Directions for this task: How many lines in the data below include the word "products"? Respond with the number, nothing more.
(Input data Opens)
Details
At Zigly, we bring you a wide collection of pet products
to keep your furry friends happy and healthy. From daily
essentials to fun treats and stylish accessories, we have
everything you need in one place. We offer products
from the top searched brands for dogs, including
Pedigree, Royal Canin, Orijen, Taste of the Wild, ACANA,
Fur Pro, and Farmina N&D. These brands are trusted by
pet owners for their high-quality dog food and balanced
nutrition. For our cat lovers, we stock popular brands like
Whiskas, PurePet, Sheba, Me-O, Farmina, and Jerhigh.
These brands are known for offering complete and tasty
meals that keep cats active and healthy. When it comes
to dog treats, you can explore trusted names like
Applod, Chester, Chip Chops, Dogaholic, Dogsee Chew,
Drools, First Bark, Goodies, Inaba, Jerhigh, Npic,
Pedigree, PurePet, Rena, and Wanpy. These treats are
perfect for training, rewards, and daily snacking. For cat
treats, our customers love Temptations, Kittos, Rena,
(Input data Closes)
Answer box: 2